Dal mio punto di vista, ho già espresso in due articoli lo stato d’animo che quegli avvenimenti suscitano in me oggi, nella distanza ormai ultraventennale della loro conclusione positiva. Anche se non sono mancati, in seguito, motivi di perplessità e di preoccupazione su quanto quell’esperienza possa essere stata di monito ad evitarne il ripetersi. Recenti episodi di troppo tenue obiettività e scarsissima indipendenza intellettuale riscontrati in alcuni rappresentanti della mia stessa professione, non sono rassicuranti.

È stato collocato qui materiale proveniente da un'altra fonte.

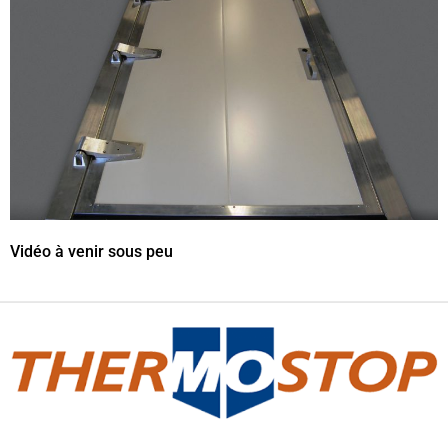
Vidéo à venir sous peu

Resta, tuttavia, la convinzione non solo e non tanto dell’esistenza della dea di cui abbiamo parlato nell’ultimo “giallo”, quanto della necessità che non si perdano mai quei valori – non sembri una frase retorica – che poi sono quelli su cui si fonda il nostro vivere civile, la nostra Costituzione.

Quei valori che distinguono il corretto senso del diritto e del rigore etico da qualunque forma di prevaricazione e di persecuzione. All’epoca, proprio la constatazione di essere divenuto, dopo una iniziale “immunità” durata a lungo, l’obiettivo per così dire privilegiato d’un quantità stupefacente di ipotetiche supposizioni tanto false quanto ridicole, mi diede la forza fisica e morale di guardare con tranquillità al futuro.